8-La gente que peregrina a Santiago lo hace por múltiples razones. Aunque la motivación religiosa está en el origen de la ruta jacobea, la mayor parte de los peregrinos que nos hemos encontrado parecían darle un enfoque turístico a esta actividad, concebida como una manera lúdica de descubrir Galicia. Saltaba a la vista también que muchos se lo tomaban como una aventura deportiva en contacto con la naturaleza. En nuestro caso convergían ambos objetivos unidos a un tercero, que era la intención de compartir un reto en familia. En cualquier caso, no es difícil detectar otro tipo de peregrinos que caminan en solitario, envueltos en una especie de halo espiritual, que avanzan en silencio y a los que, en algún momento de la ruta, llegas a envidiar. Así que si vas solo, disfruta de esos momentos y si vas acompañado, aprovecha los ratos en los que el cansancio os impide hablar. Saben a gloria.

9-Ábrete a socializar. En el Camino terminas conociendo gente. Nosotros que íbamos en plan familiar, muy de grupo cerrado, nos hemos relacionado poco con los demás peregrinos, lo justo para terminar saludando cortésmente a aquellos con los que más veces coincidimos.
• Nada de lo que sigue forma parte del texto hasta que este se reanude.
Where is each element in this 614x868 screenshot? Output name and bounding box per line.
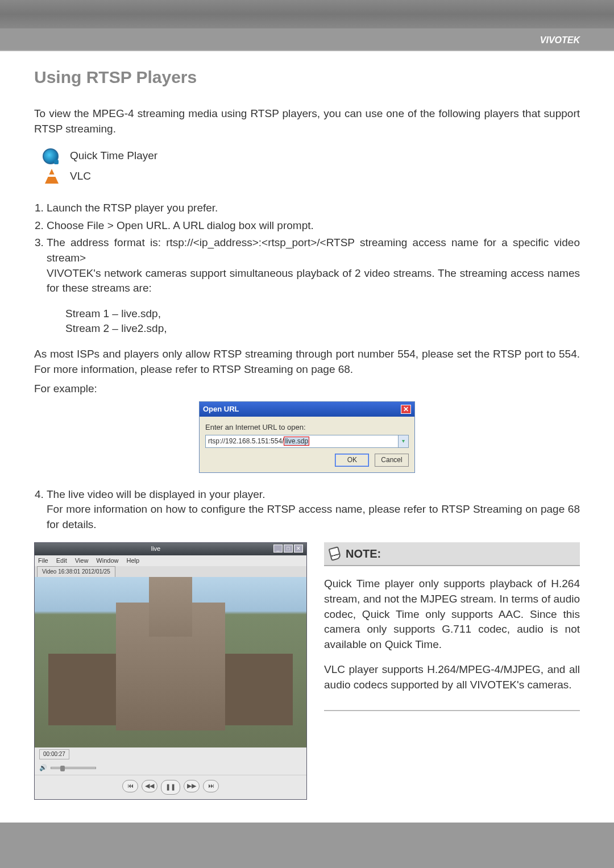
dropdown-icon[interactable]: ▾: [399, 435, 409, 448]
menu-help[interactable]: Help: [126, 556, 139, 565]
menu-edit[interactable]: Edit: [56, 556, 67, 565]
header-rule: [0, 50, 614, 51]
close-icon[interactable]: ✕: [401, 405, 411, 414]
steps-list: Launch the RTSP player you prefer. Choos…: [47, 201, 580, 296]
ok-button[interactable]: OK: [335, 454, 369, 467]
quicktime-icon: [43, 148, 59, 164]
step-3: The address format is: rtsp://<ip_addres…: [47, 235, 580, 296]
url-highlight: live.sdp: [284, 437, 309, 446]
stream-names: Stream 1 – live.sdp, Stream 2 – live2.sd…: [65, 306, 580, 337]
player-list: Quick Time Player VLC: [34, 148, 580, 184]
menu-window[interactable]: Window: [96, 556, 118, 565]
video-player-window: live _ □ ✕ File Edit View Window Help Vi…: [34, 542, 307, 799]
menu-view[interactable]: View: [75, 556, 89, 565]
step-3-line1: The address format is: rtsp://<ip_addres…: [47, 235, 580, 265]
play-pause-button[interactable]: ❚❚: [161, 780, 180, 795]
note-paragraph-2: VLC player supports H.264/MPEG-4/MJPEG, …: [324, 662, 580, 692]
step-2: Choose File > Open URL. A URL dialog box…: [47, 218, 580, 234]
menu-file[interactable]: File: [38, 556, 48, 565]
vlc-icon: [45, 169, 59, 184]
isp-paragraph: As most ISPs and players only allow RTSP…: [34, 347, 580, 377]
example-label: For example:: [34, 381, 580, 397]
page-footer: User's Manual - 21: [0, 823, 614, 868]
player-vlc: VLC: [43, 169, 580, 184]
url-prefix: rtsp://192.168.5.151:554/: [208, 437, 284, 445]
stream-2: Stream 2 – live2.sdp,: [65, 321, 580, 337]
note-heading: NOTE:: [346, 546, 381, 562]
skip-back-button[interactable]: ⏮: [122, 780, 138, 792]
note-paragraph-1: Quick Time player only supports playback…: [324, 576, 580, 652]
close-icon[interactable]: ✕: [294, 545, 303, 553]
open-url-dialog: Open URL ✕ Enter an Internet URL to open…: [199, 401, 415, 473]
video-frame: [35, 577, 306, 747]
steps-list-2: The live video will be displayed in your…: [47, 487, 580, 533]
player-controls: ⏮ ◀◀ ❚❚ ▶▶ ⏭: [35, 775, 306, 799]
top-texture: [0, 0, 614, 28]
volume-slider[interactable]: [51, 767, 96, 769]
rewind-button[interactable]: ◀◀: [142, 780, 157, 792]
note-section: NOTE: Quick Time player only supports pl…: [324, 542, 580, 711]
player-title: live: [38, 545, 273, 553]
maximize-icon[interactable]: □: [284, 545, 293, 553]
player-menu: File Edit View Window Help: [35, 555, 306, 566]
step-4-line2: For more information on how to configure…: [47, 502, 580, 532]
forward-button[interactable]: ▶▶: [184, 780, 200, 792]
player-status: 00:00:27: [35, 747, 306, 761]
elapsed-time: 00:00:27: [39, 749, 69, 759]
step-3-line2: VIVOTEK's network cameras support simult…: [47, 266, 580, 296]
player-titlebar: live _ □ ✕: [35, 543, 306, 555]
stream-1: Stream 1 – live.sdp,: [65, 306, 580, 322]
dialog-titlebar: Open URL ✕: [200, 402, 414, 417]
note-icon: [328, 546, 341, 561]
note-rule: [324, 710, 580, 711]
player-tab[interactable]: Video 16:38:01 2012/01/25: [37, 566, 115, 577]
cancel-button[interactable]: Cancel: [375, 454, 409, 467]
player-label: VLC: [70, 169, 91, 184]
skip-forward-button[interactable]: ⏭: [203, 780, 219, 792]
step-1: Launch the RTSP player you prefer.: [47, 201, 580, 216]
header-brand: VIVOTEK: [0, 28, 614, 50]
player-label: Quick Time Player: [70, 148, 157, 164]
step-4: The live video will be displayed in your…: [47, 487, 580, 533]
speaker-icon[interactable]: 🔊: [39, 763, 47, 772]
url-input[interactable]: rtsp://192.168.5.151:554/live.sdp: [205, 435, 399, 448]
player-quicktime: Quick Time Player: [43, 148, 580, 164]
minimize-icon[interactable]: _: [273, 545, 283, 553]
intro-paragraph: To view the MPEG-4 streaming media using…: [34, 106, 580, 136]
volume-row: 🔊: [35, 761, 306, 774]
dialog-title-text: Open URL: [203, 404, 239, 414]
page-title: Using RTSP Players: [34, 65, 580, 89]
step-4-line1: The live video will be displayed in your…: [47, 487, 580, 502]
dialog-label: Enter an Internet URL to open:: [205, 422, 409, 433]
Pero hemos sido testigos de cómo se fraguaban amistades en tramos del recorrido, en entradas de albergues o alrededor de una mesa compartida por desconocidos a la hora de comer en un bar. Tengo la sensación de que también hay quien encuentra más aventuras en el Camino que el propio Camino.

10-A la hora de alcanzar la meta, unos lo viven con euforia y otros, como yo, somos presas de un bajonazo. Los cinco kilómetros que van del Monte do Gozo a la Plaza del Obradorio se me hicieron eternos, así que cuando llegué frente a la catedral tenía poquitas ganas de abrazarme a nadie ni hacerme el clásico y obligado selfie. Sentí como si la recompensa no fuera llegar al destino, sino el propio camino recorrido. Ya por la tarde, una vez duchada, comida y descansada, regresé al mismo lugar y sentada en el suelo, apoyada sobre los soportales del Pazo de Raxoi, frente a la catedral, entonces ya sí, fui capaz de admirar y asimilar tranquilamente -y descalza- lo lejos que había llegado en mi Camino.